- [Task details]: Below is a set of records; restate each one word for word.

--- Records for this task Enclosed Below ---

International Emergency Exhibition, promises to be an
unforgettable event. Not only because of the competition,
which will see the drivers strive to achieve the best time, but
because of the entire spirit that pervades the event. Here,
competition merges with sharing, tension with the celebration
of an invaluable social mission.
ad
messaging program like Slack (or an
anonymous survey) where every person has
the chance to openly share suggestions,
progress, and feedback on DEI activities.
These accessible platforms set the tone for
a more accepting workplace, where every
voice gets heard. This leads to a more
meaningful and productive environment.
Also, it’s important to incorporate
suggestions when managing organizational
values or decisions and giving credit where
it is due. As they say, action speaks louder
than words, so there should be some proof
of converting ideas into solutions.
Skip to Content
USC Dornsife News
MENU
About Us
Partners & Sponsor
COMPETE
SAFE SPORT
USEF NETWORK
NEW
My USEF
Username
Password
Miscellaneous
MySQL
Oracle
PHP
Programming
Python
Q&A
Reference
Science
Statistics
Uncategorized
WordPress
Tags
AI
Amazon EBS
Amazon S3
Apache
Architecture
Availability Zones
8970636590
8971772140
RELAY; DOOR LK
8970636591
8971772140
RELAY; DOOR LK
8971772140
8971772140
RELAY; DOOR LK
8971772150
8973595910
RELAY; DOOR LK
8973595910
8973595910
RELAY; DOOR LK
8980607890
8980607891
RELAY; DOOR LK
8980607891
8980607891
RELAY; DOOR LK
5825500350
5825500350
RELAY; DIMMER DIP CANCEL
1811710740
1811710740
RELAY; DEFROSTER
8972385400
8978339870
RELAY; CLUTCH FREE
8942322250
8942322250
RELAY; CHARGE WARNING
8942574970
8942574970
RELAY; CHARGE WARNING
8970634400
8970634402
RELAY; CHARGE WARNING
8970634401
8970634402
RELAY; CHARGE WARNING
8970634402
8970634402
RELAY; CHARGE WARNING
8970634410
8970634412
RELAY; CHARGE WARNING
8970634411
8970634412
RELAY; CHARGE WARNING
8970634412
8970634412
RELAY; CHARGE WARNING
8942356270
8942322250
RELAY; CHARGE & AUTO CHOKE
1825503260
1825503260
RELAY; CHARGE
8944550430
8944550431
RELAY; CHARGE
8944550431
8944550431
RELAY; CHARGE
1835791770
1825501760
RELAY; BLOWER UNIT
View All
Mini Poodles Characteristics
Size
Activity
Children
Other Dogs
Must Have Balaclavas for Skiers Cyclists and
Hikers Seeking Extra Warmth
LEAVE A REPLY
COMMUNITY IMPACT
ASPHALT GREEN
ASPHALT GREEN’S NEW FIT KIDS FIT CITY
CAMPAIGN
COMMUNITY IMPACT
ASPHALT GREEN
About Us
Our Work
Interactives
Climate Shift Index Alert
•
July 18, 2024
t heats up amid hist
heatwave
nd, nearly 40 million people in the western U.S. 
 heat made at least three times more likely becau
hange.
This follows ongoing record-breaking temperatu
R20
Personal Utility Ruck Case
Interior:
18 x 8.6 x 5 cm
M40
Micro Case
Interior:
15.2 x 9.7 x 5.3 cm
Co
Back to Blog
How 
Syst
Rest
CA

--- End of Enclosed Records for this task ---

- [Result below]:
International Emergency Exhibition, promises to be an
unforgettable event. Not only because of the competition,
which will see the drivers strive to achieve the best time, but
because of the entire spirit that pervades the event. Here,
competition merges with sharing, tension with the celebration
of an invaluable social mission.
ad
messaging program like Slack (or an
anonymous survey) where every person has
the chance to openly share suggestions,
progress, and feedback on DEI activities.
These accessible platforms set the tone for
a more accepting workplace, where every
voice gets heard. This leads to a more
meaningful and productive environment.
Also, it’s important to incorporate
suggestions when managing organizational
values or decisions and giving credit where
it is due. As they say, action speaks louder
than words, so there should be some proof
of converting ideas into solutions.
Skip to Content
USC Dornsife News
MENU
About Us
Partners & Sponsor
COMPETE
SAFE SPORT
USEF NETWORK
NEW
My USEF
Username
Password
Miscellaneous
MySQL
Oracle
PHP
Programming
Python
Q&A
Reference
Science
Statistics
Uncategorized
WordPress
Tags
AI
Amazon EBS
Amazon S3
Apache
Architecture
Availability Zones
8970636590
8971772140
RELAY; DOOR LK
8970636591
8971772140
RELAY; DOOR LK
8971772140
8971772140
RELAY; DOOR LK
8971772150
8973595910
RELAY; DOOR LK
8973595910
8973595910
RELAY; DOOR LK
8980607890
8980607891
RELAY; DOOR LK
8980607891
8980607891
RELAY; DOOR LK
5825500350
5825500350
RELAY; DIMMER DIP CANCEL
1811710740
1811710740
RELAY; DEFROSTER
8972385400
8978339870
RELAY; CLUTCH FREE
8942322250
8942322250
RELAY; CHARGE WARNING
8942574970
8942574970
RELAY; CHARGE WARNING
8970634400
8970634402
RELAY; CHARGE WARNING
8970634401
8970634402
RELAY; CHARGE WARNING
8970634402
8970634402
RELAY; CHARGE WARNING
8970634410
8970634412
RELAY; CHARGE WARNING
8970634411
8970634412
RELAY; CHARGE WARNING
8970634412
8970634412
RELAY; CHARGE WARNING
8942356270
8942322250
RELAY; CHARGE & AUTO CHOKE
1825503260
1825503260
RELAY; CHARGE
8944550430
8944550431
RELAY; CHARGE
8944550431
8944550431
RELAY; CHARGE
1835791770
1825501760
RELAY; BLOWER UNIT
View All
Mini Poodles Characteristics
Size
Activity
Children
Other Dogs
Must Have Balaclavas for Skiers Cyclists and
Hikers Seeking Extra Warmth
LEAVE A REPLY
COMMUNITY IMPACT
ASPHALT GREEN
ASPHALT GREEN’S NEW FIT KIDS FIT CITY
CAMPAIGN
COMMUNITY IMPACT
ASPHALT GREEN
About Us
Our Work
Interactives
Climate Shift Index Alert
•
July 18, 2024
t heats up amid hist
heatwave
nd, nearly 40 million people in the western U.S. 
 heat made at least three times more likely becau
hange.
This follows ongoing record-breaking temperatu
R20
Personal Utility Ruck Case
Interior:
18 x 8.6 x 5 cm
M40
Micro Case
Interior:
15.2 x 9.7 x 5.3 cm
Co
Back to Blog
How 
Syst
Rest
CA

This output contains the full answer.